[Dataset entries]
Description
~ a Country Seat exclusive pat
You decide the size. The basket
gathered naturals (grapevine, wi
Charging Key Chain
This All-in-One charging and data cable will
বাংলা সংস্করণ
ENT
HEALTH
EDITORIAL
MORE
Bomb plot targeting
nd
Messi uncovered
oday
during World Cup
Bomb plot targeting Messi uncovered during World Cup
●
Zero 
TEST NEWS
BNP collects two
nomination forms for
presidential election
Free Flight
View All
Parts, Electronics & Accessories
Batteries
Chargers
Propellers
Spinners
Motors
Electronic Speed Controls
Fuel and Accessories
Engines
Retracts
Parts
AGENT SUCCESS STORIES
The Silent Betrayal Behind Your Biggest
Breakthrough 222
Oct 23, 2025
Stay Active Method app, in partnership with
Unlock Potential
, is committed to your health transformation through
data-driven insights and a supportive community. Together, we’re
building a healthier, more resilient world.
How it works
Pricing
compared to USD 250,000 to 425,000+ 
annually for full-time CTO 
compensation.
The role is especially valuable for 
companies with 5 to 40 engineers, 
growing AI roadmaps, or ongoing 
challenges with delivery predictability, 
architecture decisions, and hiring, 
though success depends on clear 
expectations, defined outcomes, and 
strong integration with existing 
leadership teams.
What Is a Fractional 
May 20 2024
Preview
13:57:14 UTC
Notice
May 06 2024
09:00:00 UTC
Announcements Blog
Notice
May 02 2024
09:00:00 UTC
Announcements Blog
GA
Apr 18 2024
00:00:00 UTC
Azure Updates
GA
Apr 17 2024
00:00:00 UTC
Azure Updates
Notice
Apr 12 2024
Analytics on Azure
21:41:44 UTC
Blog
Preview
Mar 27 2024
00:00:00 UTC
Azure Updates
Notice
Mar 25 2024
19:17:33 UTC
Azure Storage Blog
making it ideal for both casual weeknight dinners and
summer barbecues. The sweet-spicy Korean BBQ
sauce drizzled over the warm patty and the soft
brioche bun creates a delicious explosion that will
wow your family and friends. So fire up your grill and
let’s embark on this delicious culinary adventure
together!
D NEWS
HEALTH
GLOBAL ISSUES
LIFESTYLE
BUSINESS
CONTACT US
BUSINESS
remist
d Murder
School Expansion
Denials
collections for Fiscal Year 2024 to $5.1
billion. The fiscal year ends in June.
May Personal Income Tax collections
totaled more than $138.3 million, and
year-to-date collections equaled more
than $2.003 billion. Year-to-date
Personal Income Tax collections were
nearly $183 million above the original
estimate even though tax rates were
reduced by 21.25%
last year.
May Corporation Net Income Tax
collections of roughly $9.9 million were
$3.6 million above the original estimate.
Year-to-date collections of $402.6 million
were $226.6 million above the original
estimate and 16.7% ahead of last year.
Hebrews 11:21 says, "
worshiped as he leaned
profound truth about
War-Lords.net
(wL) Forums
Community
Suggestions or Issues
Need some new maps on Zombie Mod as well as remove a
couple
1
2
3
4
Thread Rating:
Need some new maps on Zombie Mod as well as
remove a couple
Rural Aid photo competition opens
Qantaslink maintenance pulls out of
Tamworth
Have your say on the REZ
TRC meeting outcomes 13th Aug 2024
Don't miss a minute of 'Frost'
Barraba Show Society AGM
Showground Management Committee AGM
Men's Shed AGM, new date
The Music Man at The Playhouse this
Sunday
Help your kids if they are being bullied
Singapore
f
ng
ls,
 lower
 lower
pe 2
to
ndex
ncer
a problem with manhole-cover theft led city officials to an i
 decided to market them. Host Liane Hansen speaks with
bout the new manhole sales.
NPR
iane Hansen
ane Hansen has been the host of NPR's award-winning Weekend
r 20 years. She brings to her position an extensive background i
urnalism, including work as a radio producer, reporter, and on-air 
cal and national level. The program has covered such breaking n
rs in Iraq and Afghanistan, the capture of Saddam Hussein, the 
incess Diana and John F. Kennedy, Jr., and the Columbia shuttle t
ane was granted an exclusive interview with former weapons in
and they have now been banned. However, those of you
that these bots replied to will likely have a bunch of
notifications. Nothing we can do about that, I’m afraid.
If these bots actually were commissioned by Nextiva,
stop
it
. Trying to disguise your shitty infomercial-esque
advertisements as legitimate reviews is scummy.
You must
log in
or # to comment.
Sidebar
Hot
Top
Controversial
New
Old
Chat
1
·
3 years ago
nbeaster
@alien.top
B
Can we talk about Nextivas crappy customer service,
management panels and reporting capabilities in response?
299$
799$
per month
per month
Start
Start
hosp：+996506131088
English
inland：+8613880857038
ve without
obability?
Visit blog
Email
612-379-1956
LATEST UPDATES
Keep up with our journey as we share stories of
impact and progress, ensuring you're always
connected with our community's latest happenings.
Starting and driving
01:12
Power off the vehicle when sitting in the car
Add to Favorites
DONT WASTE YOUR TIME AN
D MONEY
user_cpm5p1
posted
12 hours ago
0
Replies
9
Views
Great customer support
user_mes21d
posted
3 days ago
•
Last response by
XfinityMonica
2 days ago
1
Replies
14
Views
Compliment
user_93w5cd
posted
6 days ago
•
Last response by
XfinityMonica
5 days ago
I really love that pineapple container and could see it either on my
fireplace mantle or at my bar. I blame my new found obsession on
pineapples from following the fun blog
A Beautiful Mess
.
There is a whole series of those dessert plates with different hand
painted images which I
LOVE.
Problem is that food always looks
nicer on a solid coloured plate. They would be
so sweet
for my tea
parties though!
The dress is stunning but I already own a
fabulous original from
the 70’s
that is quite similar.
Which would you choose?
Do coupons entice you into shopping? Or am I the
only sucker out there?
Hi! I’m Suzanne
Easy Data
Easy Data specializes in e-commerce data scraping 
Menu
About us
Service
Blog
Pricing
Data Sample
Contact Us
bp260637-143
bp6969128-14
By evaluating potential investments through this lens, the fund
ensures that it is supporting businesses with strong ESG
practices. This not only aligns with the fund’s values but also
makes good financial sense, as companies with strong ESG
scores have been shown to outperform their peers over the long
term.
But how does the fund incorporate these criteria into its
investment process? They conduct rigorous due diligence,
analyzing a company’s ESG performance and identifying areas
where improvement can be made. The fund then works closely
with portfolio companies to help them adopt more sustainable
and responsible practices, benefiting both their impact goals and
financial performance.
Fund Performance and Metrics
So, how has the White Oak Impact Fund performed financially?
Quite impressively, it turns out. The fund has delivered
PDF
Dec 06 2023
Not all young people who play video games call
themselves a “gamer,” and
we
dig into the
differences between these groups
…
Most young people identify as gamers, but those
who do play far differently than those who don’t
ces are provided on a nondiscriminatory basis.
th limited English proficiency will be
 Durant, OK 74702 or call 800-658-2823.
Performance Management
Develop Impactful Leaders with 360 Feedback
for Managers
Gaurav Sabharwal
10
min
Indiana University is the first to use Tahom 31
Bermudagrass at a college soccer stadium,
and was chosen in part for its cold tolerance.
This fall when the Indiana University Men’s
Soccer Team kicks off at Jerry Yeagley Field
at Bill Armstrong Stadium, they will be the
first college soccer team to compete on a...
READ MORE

### What you should do
Emit the records above again, exactly, with no line skipped.

### Answer box
Description
~ a Country Seat exclusive pat
You decide the size. The basket
gathered naturals (grapevine, wi
Charging Key Chain
This All-in-One charging and data cable will
বাংলা সংস্করণ
ENT
HEALTH
EDITORIAL
MORE
Bomb plot targeting
nd
Messi uncovered
oday
during World Cup
Bomb plot targeting Messi uncovered during World Cup
●
Zero 
TEST NEWS
BNP collects two
nomination forms for
presidential election
Free Flight
View All
Parts, Electronics & Accessories
Batteries
Chargers
Propellers
Spinners
Motors
Electronic Speed Controls
Fuel and Accessories
Engines
Retracts
Parts
AGENT SUCCESS STORIES
The Silent Betrayal Behind Your Biggest
Breakthrough 222
Oct 23, 2025
Stay Active Method app, in partnership with
Unlock Potential
, is committed to your health transformation through
data-driven insights and a supportive community. Together, we’re
building a healthier, more resilient world.
How it works
Pricing
compared to USD 250,000 to 425,000+ 
annually for full-time CTO 
compensation.
The role is especially valuable for 
companies with 5 to 40 engineers, 
growing AI roadmaps, or ongoing 
challenges with delivery predictability, 
architecture decisions, and hiring, 
though success depends on clear 
expectations, defined outcomes, and 
strong integration with existing 
leadership teams.
What Is a Fractional 
May 20 2024
Preview
13:57:14 UTC
Notice
May 06 2024
09:00:00 UTC
Announcements Blog
Notice
May 02 2024
09:00:00 UTC
Announcements Blog
GA
Apr 18 2024
00:00:00 UTC
Azure Updates
GA
Apr 17 2024
00:00:00 UTC
Azure Updates
Notice
Apr 12 2024
Analytics on Azure
21:41:44 UTC
Blog
Preview
Mar 27 2024
00:00:00 UTC
Azure Updates
Notice
Mar 25 2024
19:17:33 UTC
Azure Storage Blog
making it ideal for both casual weeknight dinners and
summer barbecues. The sweet-spicy Korean BBQ
sauce drizzled over the warm patty and the soft
brioche bun creates a delicious explosion that will
wow your family and friends. So fire up your grill and
let’s embark on this delicious culinary adventure
together!
D NEWS
HEALTH
GLOBAL ISSUES
LIFESTYLE
BUSINESS
CONTACT US
BUSINESS
remist
d Murder
School Expansion
Denials
collections for Fiscal Year 2024 to $5.1
billion. The fiscal year ends in June.
May Personal Income Tax collections
totaled more than $138.3 million, and
year-to-date collections equaled more
than $2.003 billion. Year-to-date
Personal Income Tax collections were
nearly $183 million above the original
estimate even though tax rates were
reduced by 21.25%
last year.
May Corporation Net Income Tax
collections of roughly $9.9 million were
$3.6 million above the original estimate.
Year-to-date collections of $402.6 million
were $226.6 million above the original
estimate and 16.7% ahead of last year.
Hebrews 11:21 says, "
worshiped as he leaned
profound truth about
War-Lords.net
(wL) Forums
Community
Suggestions or Issues
Need some new maps on Zombie Mod as well as remove a
couple
1
2
3
4
Thread Rating:
Need some new maps on Zombie Mod as well as
remove a couple
Rural Aid photo competition opens
Qantaslink maintenance pulls out of
Tamworth
Have your say on the REZ
TRC meeting outcomes 13th Aug 2024
Don't miss a minute of 'Frost'
Barraba Show Society AGM
Showground Management Committee AGM
Men's Shed AGM, new date
The Music Man at The Playhouse this
Sunday
Help your kids if they are being bullied
Singapore
f
ng
ls,
 lower
 lower
pe 2
to
ndex
ncer
a problem with manhole-cover theft led city officials to an i
 decided to market them. Host Liane Hansen speaks with
bout the new manhole sales.
NPR
iane Hansen
ane Hansen has been the host of NPR's award-winning Weekend
r 20 years. She brings to her position an extensive background i
urnalism, including work as a radio producer, reporter, and on-air 
cal and national level. The program has covered such breaking n
rs in Iraq and Afghanistan, the capture of Saddam Hussein, the 
incess Diana and John F. Kennedy, Jr., and the Columbia shuttle t
ane was granted an exclusive interview with former weapons in
and they have now been banned. However, those of you
that these bots replied to will likely have a bunch of
notifications. Nothing we can do about that, I’m afraid.
If these bots actually were commissioned by Nextiva,
stop
it
. Trying to disguise your shitty infomercial-esque
advertisements as legitimate reviews is scummy.
You must
log in
or # to comment.
Sidebar
Hot
Top
Controversial
New
Old
Chat
1
·
3 years ago
nbeaster
@alien.top
B
Can we talk about Nextivas crappy customer service,
management panels and reporting capabilities in response?
299$
799$
per month
per month
Start
Start
hosp：+996506131088
English
inland：+8613880857038
ve without
obability?
Visit blog
Email
612-379-1956
LATEST UPDATES
Keep up with our journey as we share stories of
impact and progress, ensuring you're always
connected with our community's latest happenings.
Starting and driving
01:12
Power off the vehicle when sitting in the car
Add to Favorites
DONT WASTE YOUR TIME AN
D MONEY
user_cpm5p1
posted
12 hours ago
0
Replies
9
Views
Great customer support
user_mes21d
posted
3 days ago
•
Last response by
XfinityMonica
2 days ago
1
Replies
14
Views
Compliment
user_93w5cd
posted
6 days ago
•
Last response by
XfinityMonica
5 days ago
I really love that pineapple container and could see it either on my
fireplace mantle or at my bar. I blame my new found obsession on
pineapples from following the fun blog
A Beautiful Mess
.
There is a whole series of those dessert plates with different hand
painted images which I
LOVE.
Problem is that food always looks
nicer on a solid coloured plate. They would be
so sweet
for my tea
parties though!
The dress is stunning but I already own a
fabulous original from
the 70’s
that is quite similar.
Which would you choose?
Do coupons entice you into shopping? Or am I the
only sucker out there?
Hi! I’m Suzanne
Easy Data
Easy Data specializes in e-commerce data scraping 
Menu
About us
Service
Blog
Pricing
Data Sample
Contact Us
bp260637-143
bp6969128-14
By evaluating potential investments through this lens, the fund
ensures that it is supporting businesses with strong ESG
practices. This not only aligns with the fund’s values but also
makes good financial sense, as companies with strong ESG
scores have been shown to outperform their peers over the long
term.
But how does the fund incorporate these criteria into its
investment process? They conduct rigorous due diligence,
analyzing a company’s ESG performance and identifying areas
where improvement can be made. The fund then works closely
with portfolio companies to help them adopt more sustainable
and responsible practices, benefiting both their impact goals and
financial performance.
Fund Performance and Metrics
So, how has the White Oak Impact Fund performed financially?
Quite impressively, it turns out. The fund has delivered
PDF
Dec 06 2023
Not all young people who play video games call
themselves a “gamer,” and
we
dig into the
differences between these groups
…
Most young people identify as gamers, but those
who do play far differently than those who don’t
ces are provided on a nondiscriminatory basis.
th limited English proficiency will be
 Durant, OK 74702 or call 800-658-2823.
Performance Management
Develop Impactful Leaders with 360 Feedback
for Managers
Gaurav Sabharwal
10
min
Indiana University is the first to use Tahom 31
Bermudagrass at a college soccer stadium,
and was chosen in part for its cold tolerance.
This fall when the Indiana University Men’s
Soccer Team kicks off at Jerry Yeagley Field
at Bill Armstrong Stadium, they will be the
first college soccer team to compete on a...
READ MORE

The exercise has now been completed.